WHAT TO DO: A single number is the answer: how many lines of the entries contain the word "refresh"?

THE RECORDS:
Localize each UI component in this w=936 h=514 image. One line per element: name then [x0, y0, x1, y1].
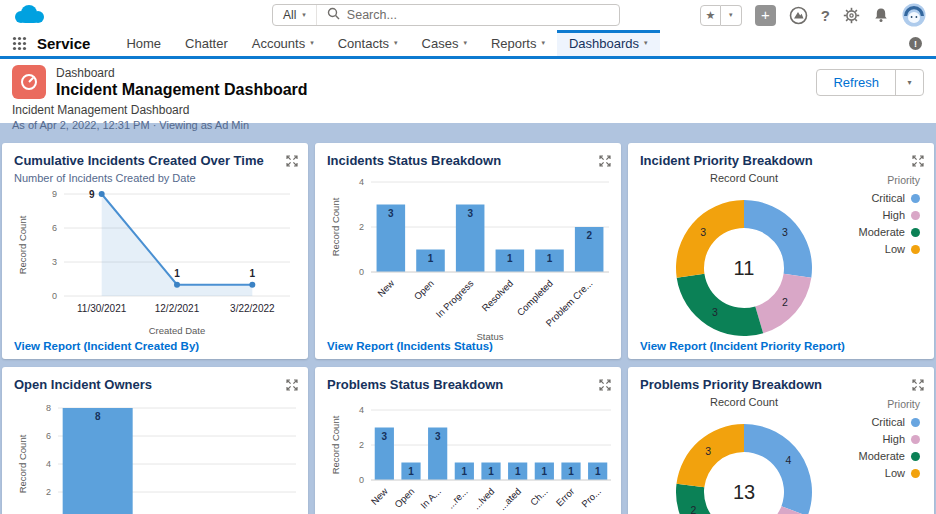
view-report-link[interactable]: View Report (Incidents Status): [327, 340, 493, 352]
search-scope-label: All: [283, 8, 296, 22]
widget-title: Open Incident Owners: [14, 377, 296, 392]
svg-text:2: 2: [359, 440, 364, 450]
svg-text:Ch...: Ch...: [528, 486, 550, 508]
line-chart-cumulative-incidents: 0369Record Count91111/30/202112/2/20213/…: [14, 184, 296, 346]
view-report-link[interactable]: View Report (Incident Created By): [14, 340, 199, 352]
expand-icon[interactable]: [599, 153, 611, 171]
svg-text:...re...: ...re...: [445, 486, 470, 511]
tab-reports[interactable]: Reports▾: [479, 30, 557, 56]
svg-text:In A...: In A...: [418, 486, 443, 511]
chevron-down-icon: ▾: [310, 39, 314, 47]
svg-text:...ated: ...ated: [497, 486, 523, 512]
widget-title: Cumulative Incidents Created Over Time: [14, 153, 296, 168]
widget-subtitle: Number of Incidents Created by Date: [14, 172, 296, 184]
svg-text:Resolved: Resolved: [479, 278, 515, 314]
legend-dot: [911, 452, 920, 461]
svg-text:3: 3: [382, 431, 388, 442]
chevron-down-icon: ▾: [541, 39, 545, 47]
app-nav-bar: Service Home Chatter Accounts▾ Contacts▾…: [0, 30, 936, 59]
favorite-star-icon[interactable]: ★: [700, 5, 721, 26]
tab-chatter[interactable]: Chatter: [173, 30, 240, 56]
global-actions-icon[interactable]: +: [755, 5, 776, 26]
svg-text:New: New: [369, 486, 390, 507]
svg-text:0: 0: [52, 291, 57, 301]
svg-text:Error: Error: [554, 486, 577, 509]
tab-cases[interactable]: Cases▾: [410, 30, 479, 56]
svg-text:3/22/2022: 3/22/2022: [230, 303, 275, 314]
svg-text:Record Count: Record Count: [17, 434, 28, 493]
tab-accounts[interactable]: Accounts▾: [240, 30, 326, 56]
legend-dot: [911, 211, 920, 220]
chart-legend: PriorityCriticalHighModerateLow: [859, 394, 922, 514]
svg-text:Record Count: Record Count: [330, 197, 341, 256]
svg-text:Completed: Completed: [515, 278, 555, 318]
app-launcher-icon[interactable]: [0, 30, 37, 56]
expand-icon[interactable]: [286, 153, 298, 171]
widget-title: Incidents Status Breakdown: [327, 153, 609, 168]
widget-incidents-status: Incidents Status Breakdown 024Record Cou…: [315, 143, 621, 359]
svg-text:11/30/2021: 11/30/2021: [77, 303, 127, 314]
setup-gear-icon[interactable]: [843, 7, 860, 24]
refresh-dropdown-icon[interactable]: ▾: [895, 70, 923, 95]
chart-legend: PriorityCriticalHighModerateLow: [859, 170, 922, 346]
svg-text:0: 0: [359, 475, 364, 485]
help-icon[interactable]: ?: [821, 7, 830, 24]
svg-text:4: 4: [359, 177, 364, 187]
svg-text:Record Count: Record Count: [17, 215, 28, 274]
svg-text:...lved: ...lved: [471, 486, 497, 512]
entity-label: Dashboard: [56, 66, 308, 80]
search-input[interactable]: [347, 8, 619, 22]
widget-title: Incident Priority Breakdown: [640, 153, 922, 168]
expand-icon[interactable]: [286, 377, 298, 395]
header-icons: ★ ▾ + ?: [700, 3, 926, 27]
dashboard-page-header: Dashboard Incident Management Dashboard …: [0, 59, 936, 123]
view-report-link[interactable]: View Report (Incident Priority Report): [640, 340, 845, 352]
legend-item: High: [882, 209, 920, 221]
svg-text:6: 6: [52, 223, 57, 233]
favorites-dropdown-icon[interactable]: ▾: [721, 5, 742, 26]
legend-dot: [911, 418, 920, 427]
svg-text:2: 2: [782, 296, 788, 308]
user-avatar[interactable]: [902, 3, 926, 27]
legend-item: Critical: [871, 416, 920, 428]
svg-text:2: 2: [586, 230, 592, 241]
expand-icon[interactable]: [912, 153, 924, 171]
trailhead-icon[interactable]: [789, 6, 808, 25]
expand-icon[interactable]: [599, 377, 611, 395]
svg-text:3: 3: [467, 208, 473, 219]
legend-item: High: [882, 433, 920, 445]
tab-dashboards[interactable]: Dashboards▾: [557, 30, 660, 56]
svg-text:13: 13: [733, 481, 755, 503]
legend-title: Priority: [887, 398, 920, 410]
svg-text:1: 1: [595, 466, 601, 477]
search-scope-dropdown[interactable]: All ▾: [273, 5, 317, 25]
svg-text:1: 1: [462, 466, 468, 477]
notifications-bell-icon[interactable]: [873, 7, 889, 23]
refresh-button[interactable]: Refresh: [817, 70, 895, 95]
svg-text:3: 3: [435, 431, 441, 442]
legend-dot: [911, 194, 920, 203]
svg-text:1: 1: [515, 466, 521, 477]
legend-item: Low: [885, 243, 920, 255]
svg-text:4: 4: [786, 454, 792, 466]
donut-chart-problems-priority: Record Count442313: [640, 394, 836, 514]
page-title: Incident Management Dashboard: [56, 81, 308, 99]
svg-text:3: 3: [52, 257, 57, 267]
legend-item: Low: [885, 467, 920, 479]
svg-text:8: 8: [46, 403, 51, 413]
widget-title: Problems Status Breakdown: [327, 377, 609, 392]
nav-info-icon[interactable]: !: [909, 37, 922, 50]
svg-text:12/2/2021: 12/2/2021: [155, 303, 200, 314]
svg-text:Created Date: Created Date: [149, 325, 206, 336]
svg-text:8: 8: [95, 411, 101, 422]
widget-incident-priority: Incident Priority Breakdown Record Count…: [628, 143, 934, 359]
chevron-down-icon: ▾: [302, 11, 306, 19]
svg-text:2: 2: [46, 487, 51, 497]
tab-home[interactable]: Home: [114, 30, 173, 56]
legend-title: Priority: [887, 174, 920, 186]
tab-contacts[interactable]: Contacts▾: [326, 30, 410, 56]
expand-icon[interactable]: [912, 377, 924, 395]
svg-text:3: 3: [388, 208, 394, 219]
svg-text:Open: Open: [392, 486, 416, 510]
widget-problems-status: Problems Status Breakdown 024Record Coun…: [315, 367, 621, 514]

EXERCISE RESULT: 2